### Brief
Reproduce the records precisely. Every line should be included.

Page-level text extractions:
######

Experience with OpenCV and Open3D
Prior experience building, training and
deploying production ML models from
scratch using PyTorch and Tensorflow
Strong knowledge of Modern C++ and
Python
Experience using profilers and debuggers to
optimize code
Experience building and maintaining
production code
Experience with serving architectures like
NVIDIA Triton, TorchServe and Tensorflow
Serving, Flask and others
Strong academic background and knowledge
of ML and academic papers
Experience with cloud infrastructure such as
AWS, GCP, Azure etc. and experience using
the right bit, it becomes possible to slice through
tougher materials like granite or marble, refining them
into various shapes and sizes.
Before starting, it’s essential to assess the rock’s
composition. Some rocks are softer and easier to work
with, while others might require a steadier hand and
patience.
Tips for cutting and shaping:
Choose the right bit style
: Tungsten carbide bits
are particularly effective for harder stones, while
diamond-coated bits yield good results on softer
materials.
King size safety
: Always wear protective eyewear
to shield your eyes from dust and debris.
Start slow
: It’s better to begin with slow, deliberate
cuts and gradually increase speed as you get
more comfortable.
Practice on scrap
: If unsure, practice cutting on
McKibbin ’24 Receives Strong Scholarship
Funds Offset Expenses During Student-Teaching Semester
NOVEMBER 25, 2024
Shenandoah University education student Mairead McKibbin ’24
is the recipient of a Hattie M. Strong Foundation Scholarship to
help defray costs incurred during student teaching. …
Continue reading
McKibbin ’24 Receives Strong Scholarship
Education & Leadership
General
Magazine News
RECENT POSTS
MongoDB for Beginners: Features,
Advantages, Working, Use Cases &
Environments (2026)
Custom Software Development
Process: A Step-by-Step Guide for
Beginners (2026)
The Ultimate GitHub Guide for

######

### Reply
Experience with OpenCV and Open3D
Prior experience building, training and
deploying production ML models from
scratch using PyTorch and Tensorflow
Strong knowledge of Modern C++ and
Python
Experience using profilers and debuggers to
optimize code
Experience building and maintaining
production code
Experience with serving architectures like
NVIDIA Triton, TorchServe and Tensorflow
Serving, Flask and others
Strong academic background and knowledge
of ML and academic papers
Experience with cloud infrastructure such as
AWS, GCP, Azure etc. and experience using
the right bit, it becomes possible to slice through
tougher materials like granite or marble, refining them
into various shapes and sizes.
Before starting, it’s essential to assess the rock’s
composition. Some rocks are softer and easier to work
with, while others might require a steadier hand and
patience.
Tips for cutting and shaping:
Choose the right bit style
: Tungsten carbide bits
are particularly effective for harder stones, while
diamond-coated bits yield good results on softer
materials.
King size safety
: Always wear protective eyewear
to shield your eyes from dust and debris.
Start slow
: It’s better to begin with slow, deliberate
cuts and gradually increase speed as you get
more comfortable.
Practice on scrap
: If unsure, practice cutting on
McKibbin ’24 Receives Strong Scholarship
Funds Offset Expenses During Student-Teaching Semester
NOVEMBER 25, 2024
Shenandoah University education student Mairead McKibbin ’24
is the recipient of a Hattie M. Strong Foundation Scholarship to
help defray costs incurred during student teaching. …
Continue reading
McKibbin ’24 Receives Strong Scholarship
Education & Leadership
General
Magazine News
RECENT POSTS
MongoDB for Beginners: Features,
Advantages, Working, Use Cases &
Environments (2026)
Custom Software Development
Process: A Step-by-Step Guide for
Beginners (2026)
The Ultimate GitHub Guide for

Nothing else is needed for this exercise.